> I tried to make sense of the existing NearSpans implimentation over the weekend ... i did not succeed.
> I still haven't had a cahnce to look at the new one in
LUCENE-413 but i wnat to clarify something you said..
For the unordered case the priority queue implementation over the subspans in the current NearSpans is fine.
For the ordered case I could not figure out how to deal with the priority queue and the restriction on
ordering at the same time. This is precisely what the bug above shows.
> >>> The NearSpansOrdered there differs from the current version in that it does not
> >>> match overlapping subspans, but it passes all current test cases including TestNearSpans here.
> ...should I understand you to mean then that the current implimentaion of NearSpans does work
> correctly with overlapping sub-spans ... there just isnt' a test for it?
For ordered queries, it might work with overlapping sub-spans on some cases.
However, I'd expect any test to run into the bug above for some other ordered cases.
> that seems like important enough behavior that we wouldn't want to break it to fix this bug.
Given the bug, I hope nothing depends on it.
> Even if matching on overlapping subspans wasn't an intentional feature of NearSpans – the fact that it
> currently works and the documentation is silent on the issue suggests to me that it should remain supported.

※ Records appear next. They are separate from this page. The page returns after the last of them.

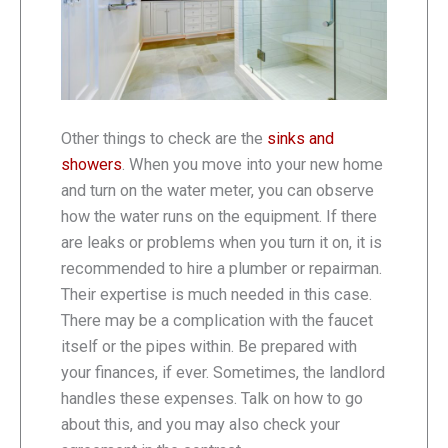
Other things to check are the
sinks and
showers
. When you move into your new home
and turn on the water meter, you can observe
how the water runs on the equipment. If there
are leaks or problems when you turn it on, it is
recommended to hire a plumber or repairman.
Their expertise is much needed in this case.
There may be a complication with the faucet
itself or the pipes within. Be prepared with
your finances, if ever. Sometimes, the landlord
handles these expenses. Talk on how to go
about this, and you may also check your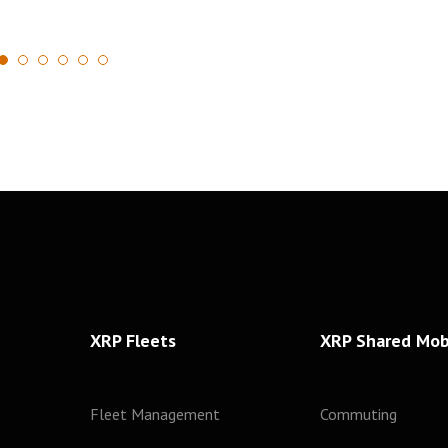
1
2
3
4
5
6
XRP Fleets
XRP Shared Mobi
Fleet Management
Commuting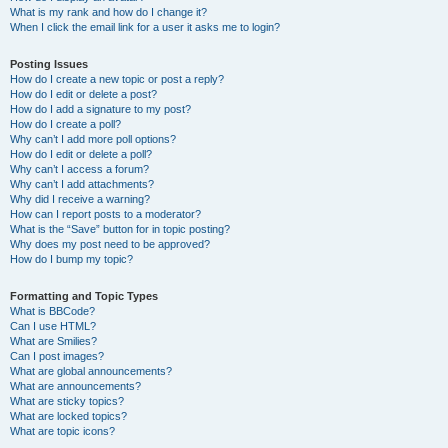
What is my rank and how do I change it?
When I click the email link for a user it asks me to login?
Posting Issues
How do I create a new topic or post a reply?
How do I edit or delete a post?
How do I add a signature to my post?
How do I create a poll?
Why can’t I add more poll options?
How do I edit or delete a poll?
Why can’t I access a forum?
Why can’t I add attachments?
Why did I receive a warning?
How can I report posts to a moderator?
What is the “Save” button for in topic posting?
Why does my post need to be approved?
How do I bump my topic?
Formatting and Topic Types
What is BBCode?
Can I use HTML?
What are Smilies?
Can I post images?
What are global announcements?
What are announcements?
What are sticky topics?
What are locked topics?
What are topic icons?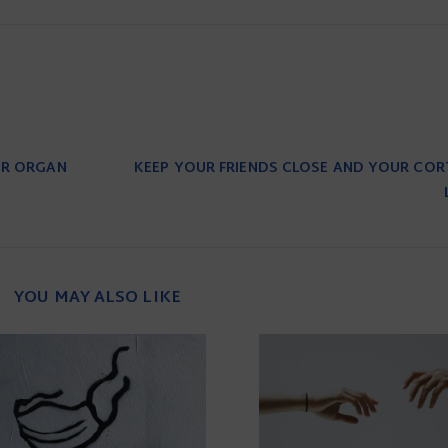
OR ORGAN
KEEP YOUR FRIENDS CLOSE AND YOUR CORT
YOU MAY ALSO LIKE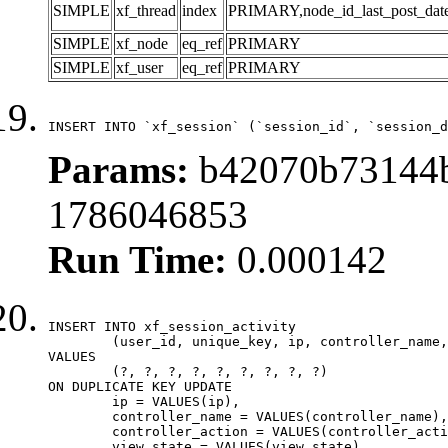
SIMPLE
xf_thread
index
PRIMARY,node_id_last_post_date,n
SIMPLE
xf_node
eq_ref
PRIMARY
SIMPLE
xf_user
eq_ref
PRIMARY
INSERT INTO `xf_session` (`session_id`, `session_d
Params:
b42070b73144b
1786046853
Run Time:
0.000142
INSERT INTO xf_session_activity

	(user_id, unique_key, ip, controller_name, controller_action, view_state, params, view_date, robot_key)

VALUES

	(?, ?, ?, ?, ?, ?, ?, ?, ?)

ON DUPLICATE KEY UPDATE

	ip = VALUES(ip),

	controller_name = VALUES(controller_name),

	controller_action = VALUES(controller_action),

	view_state = VALUES(view_state),
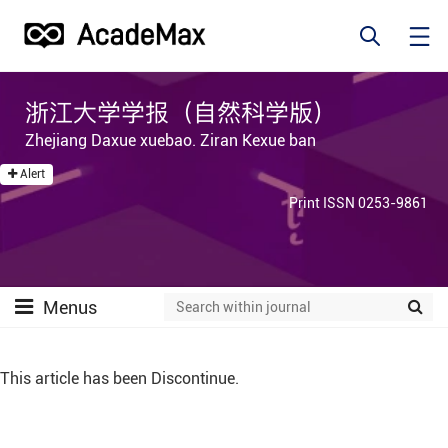
浙江大学学报（自然科学版）
Zhejiang Daxue xuebao. Ziran Kexue ban
Alert
Print ISSN 0253-9861
Menus
This article has been Discontinue.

That can probably be done by modifying the NearSpansOrdered of
LUCENE-413 at lines 133-138 and at
line 167 where the end of the previous (possibly matching) subspans is compared to the start of the next one.
This could compare the start with the start instead.
I don't know what precisely is the intended behaviour, so I can't say whether these changed comparisons
should allow equality or not. Perhaps the ends should be compared when the starts are equal,
just like it is done in the priority queue for the unordered case.